[Exercise details] Verbatim copy, images excluded: write out each record shown below.

Stored data entries
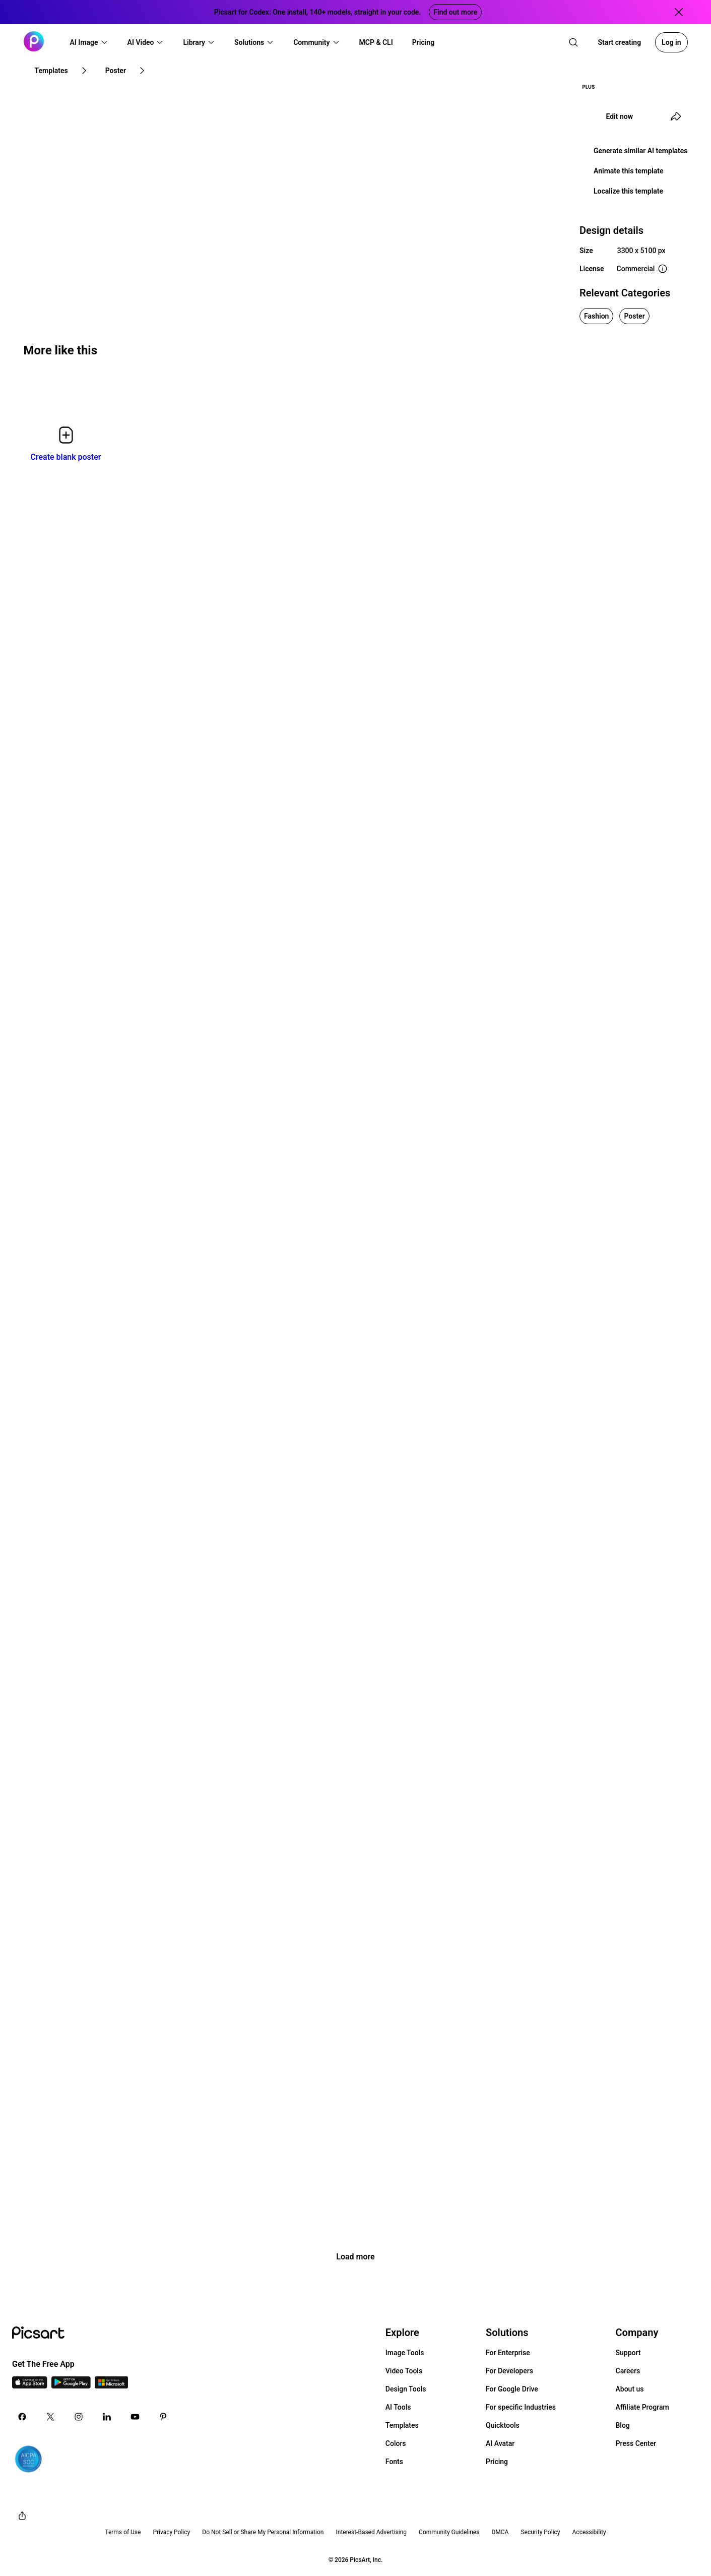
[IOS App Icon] (29, 2385)
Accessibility (589, 2532)
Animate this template (629, 171)
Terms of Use (123, 2532)
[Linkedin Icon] (107, 2417)
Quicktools (503, 2425)
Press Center (636, 2443)
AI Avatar (500, 2443)
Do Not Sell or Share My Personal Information (263, 2532)
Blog (623, 2425)
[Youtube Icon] (135, 2417)
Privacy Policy (171, 2532)
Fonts (394, 2462)
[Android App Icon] (71, 2385)
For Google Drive (512, 2389)
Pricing (497, 2462)
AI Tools (398, 2407)
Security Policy (540, 2532)
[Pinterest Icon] (163, 2417)
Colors (395, 2443)
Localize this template (628, 191)
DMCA (499, 2532)
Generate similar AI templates (641, 151)
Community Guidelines (449, 2532)
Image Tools (404, 2353)
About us (630, 2389)
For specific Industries (521, 2407)
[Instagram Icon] (79, 2417)
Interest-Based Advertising (371, 2532)
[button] (89, 42)
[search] (573, 42)
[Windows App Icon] (111, 2385)
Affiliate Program (642, 2407)
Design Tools (405, 2389)
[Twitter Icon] (50, 2417)
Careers (628, 2371)
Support (628, 2353)
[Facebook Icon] (22, 2417)
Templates (402, 2425)
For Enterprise (508, 2353)
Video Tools (403, 2371)
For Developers (509, 2371)
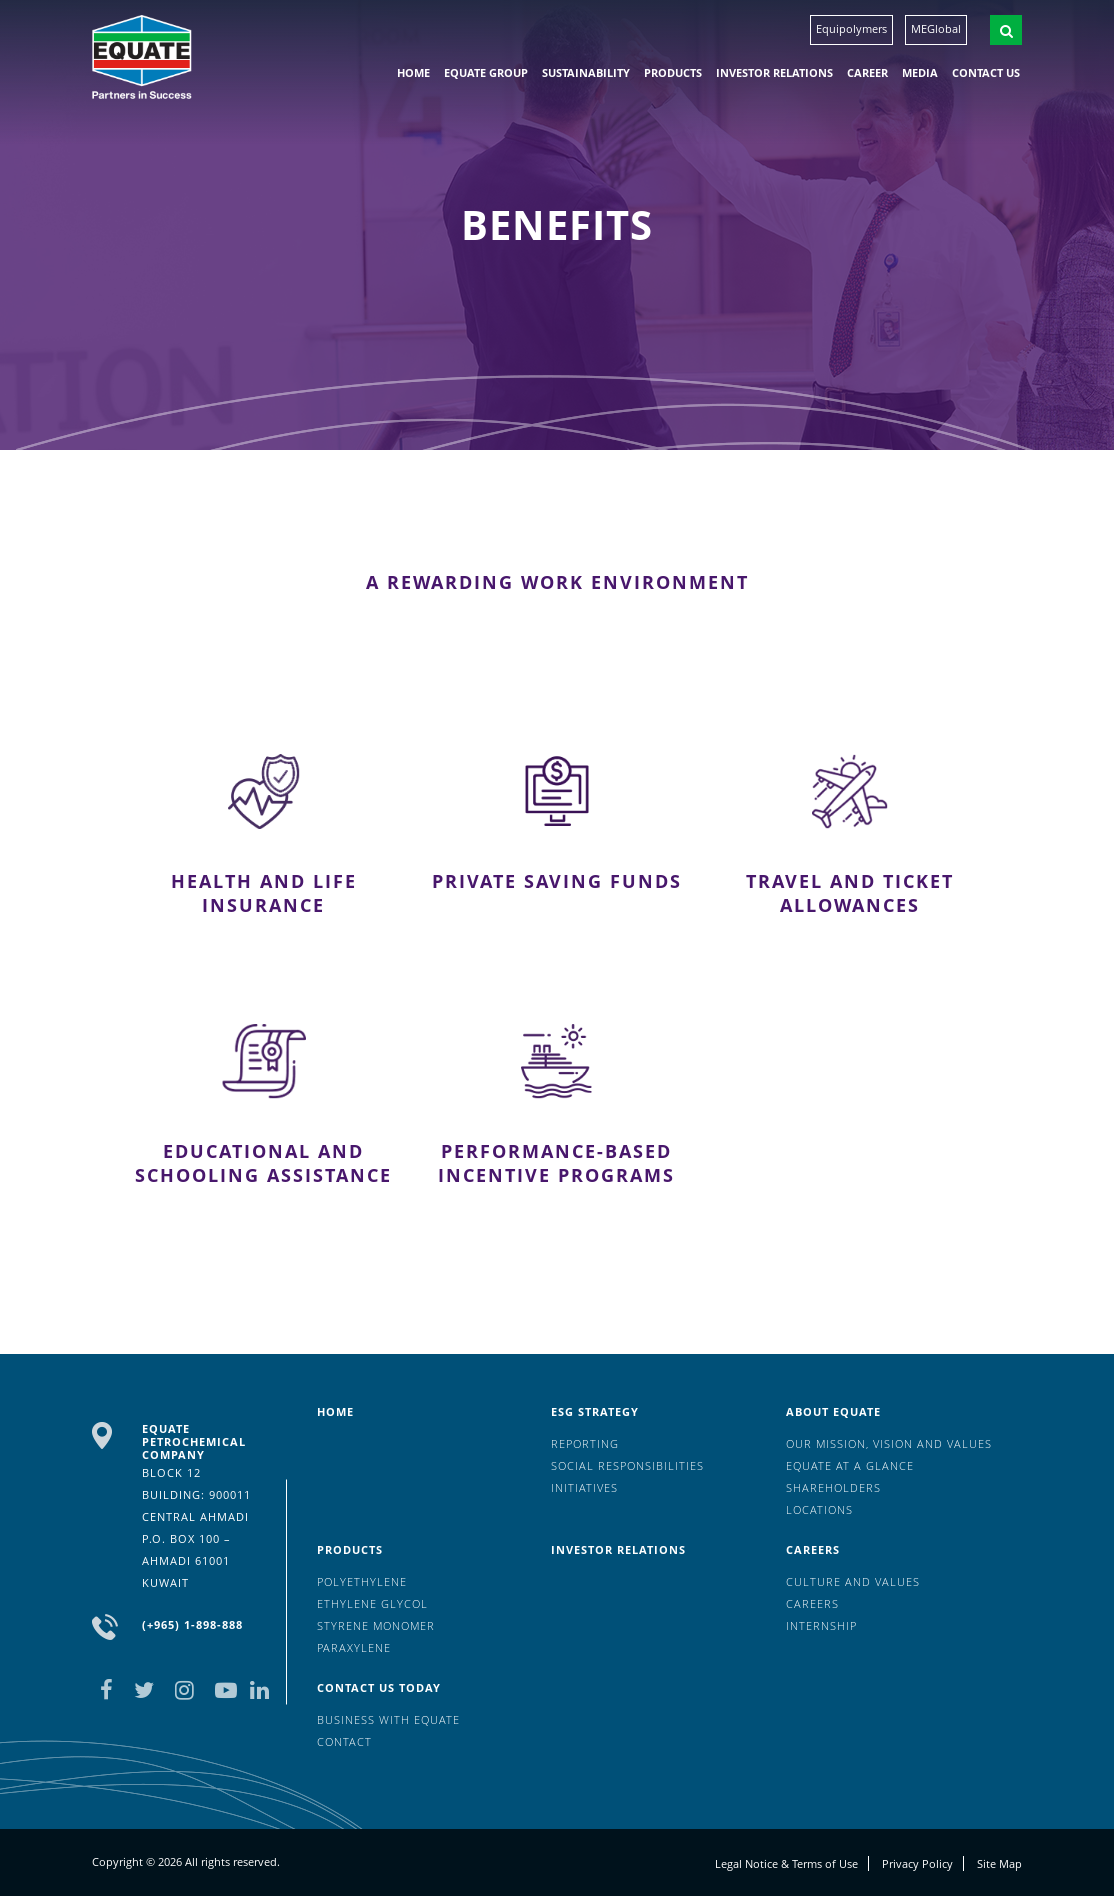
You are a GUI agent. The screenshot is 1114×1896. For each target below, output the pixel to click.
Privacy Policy (917, 1863)
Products (673, 72)
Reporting (585, 1443)
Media (920, 72)
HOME (413, 72)
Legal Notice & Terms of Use (786, 1863)
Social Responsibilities (627, 1465)
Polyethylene (362, 1581)
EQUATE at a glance (850, 1465)
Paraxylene (354, 1647)
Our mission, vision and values (889, 1443)
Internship (821, 1625)
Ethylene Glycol (372, 1603)
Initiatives (584, 1487)
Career (867, 72)
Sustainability (586, 72)
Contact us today (379, 1687)
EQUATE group (486, 72)
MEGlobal (936, 28)
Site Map (999, 1863)
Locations (819, 1509)
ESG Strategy (595, 1411)
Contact (344, 1741)
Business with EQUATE (388, 1719)
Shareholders (833, 1487)
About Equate (833, 1411)
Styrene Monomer (376, 1625)
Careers (813, 1549)
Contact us (986, 72)
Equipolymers (851, 28)
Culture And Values (853, 1581)
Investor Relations (774, 72)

[Solution below]
[IOS App Icon] (29, 2385)
Accessibility (589, 2532)
Animate this template (629, 171)
Terms of Use (123, 2532)
[Linkedin Icon] (107, 2417)
Quicktools (503, 2425)
Press Center (636, 2443)
AI Avatar (500, 2443)
Do Not Sell or Share My Personal Information (263, 2532)
Blog (623, 2425)
[Youtube Icon] (135, 2417)
Privacy Policy (171, 2532)
Fonts (394, 2462)
[Android App Icon] (71, 2385)
For Google Drive (512, 2389)
Pricing (497, 2462)
AI Tools (398, 2407)
Security Policy (540, 2532)
[Pinterest Icon] (163, 2417)
Colors (395, 2443)
Localize this template (628, 191)
DMCA (499, 2532)
Generate similar AI templates (641, 151)
Community Guidelines (449, 2532)
Image Tools (404, 2353)
About us (630, 2389)
For specific Industries (521, 2407)
[Instagram Icon] (79, 2417)
Interest-Based Advertising (371, 2532)
[button] (89, 42)
[search] (573, 42)
[Windows App Icon] (111, 2385)
Affiliate Program (642, 2407)
Design Tools (405, 2389)
[Twitter Icon] (50, 2417)
Careers (628, 2371)
Support (628, 2353)
[Facebook Icon] (22, 2417)
Templates (402, 2425)
For Enterprise (508, 2353)
Video Tools (403, 2371)
For Developers (509, 2371)
You are a GUI agent. The screenshot is 1114×1896. For each target below, output the pixel to click.
Privacy Policy (917, 1863)
Products (673, 72)
Reporting (585, 1443)
Media (920, 72)
HOME (413, 72)
Legal Notice & Terms of Use (786, 1863)
Social Responsibilities (627, 1465)
Polyethylene (362, 1581)
EQUATE at a glance (850, 1465)
Paraxylene (354, 1647)
Our mission, vision and values (889, 1443)
Internship (821, 1625)
Ethylene Glycol (372, 1603)
Initiatives (584, 1487)
Career (867, 72)
Sustainability (586, 72)
Contact us today (379, 1687)
EQUATE group (486, 72)
MEGlobal (936, 28)
Site Map (999, 1863)
Locations (819, 1509)
ESG Strategy (595, 1411)
Contact (344, 1741)
Business with EQUATE (388, 1719)
Shareholders (833, 1487)
About Equate (833, 1411)
Styrene Monomer (376, 1625)
Careers (813, 1549)
Contact us (986, 72)
Equipolymers (851, 28)
Culture And Values (853, 1581)
Investor Relations (774, 72)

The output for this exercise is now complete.